_Task item:_
Leave out the pictures and return every entry exactly as it appears.

START Dataset records

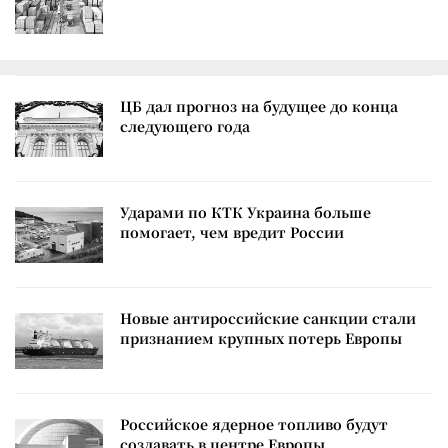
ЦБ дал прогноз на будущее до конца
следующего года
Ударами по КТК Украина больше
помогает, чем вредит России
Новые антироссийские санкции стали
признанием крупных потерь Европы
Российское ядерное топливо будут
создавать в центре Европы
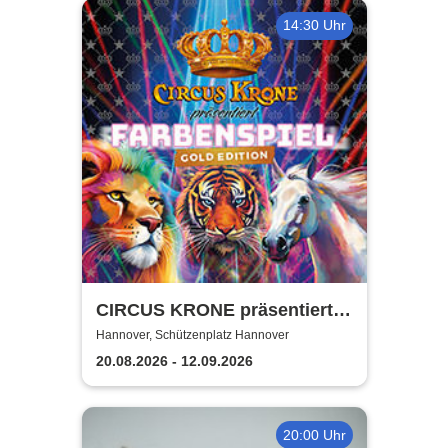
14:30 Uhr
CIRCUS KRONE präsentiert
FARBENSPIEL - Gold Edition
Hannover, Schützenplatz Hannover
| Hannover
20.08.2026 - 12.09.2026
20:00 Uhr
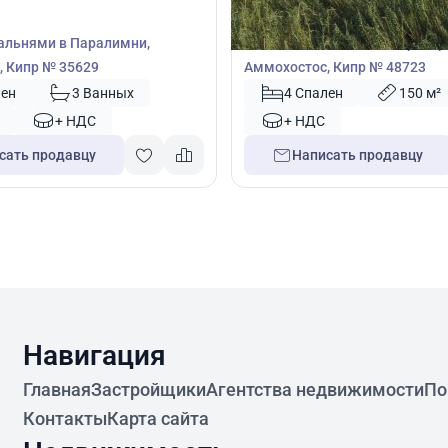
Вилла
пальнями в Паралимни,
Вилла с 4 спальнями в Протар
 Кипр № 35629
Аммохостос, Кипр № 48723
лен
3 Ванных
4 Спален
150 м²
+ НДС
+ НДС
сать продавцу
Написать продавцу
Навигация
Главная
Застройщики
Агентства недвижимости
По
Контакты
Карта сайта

END Dataset records

_Written response:_
ЦБ дал прогноз на будущее до конца
следующего года
Ударами по КТК Украина больше
помогает, чем вредит России
Новые антироссийские санкции стали
признанием крупных потерь Европы
Российское ядерное топливо будут
создавать в центре Европы
14:30 Uhr
CIRCUS KRONE präsentiert
FARBENSPIEL - Gold Edition
Hannover, Schützenplatz Hannover
| Hannover
20.08.2026 - 12.09.2026
20:00 Uhr
Вилла
пальнями в Паралимни,
Вилла с 4 спальнями в Протар
 Кипр № 35629
Аммохостос, Кипр № 48723
лен
3 Ванных
4 Спален
150 м²
+ НДС
+ НДС
сать продавцу
Написать продавцу
Навигация
Главная
Застройщики
Агентства недвижимости
По
Контакты
Карта сайта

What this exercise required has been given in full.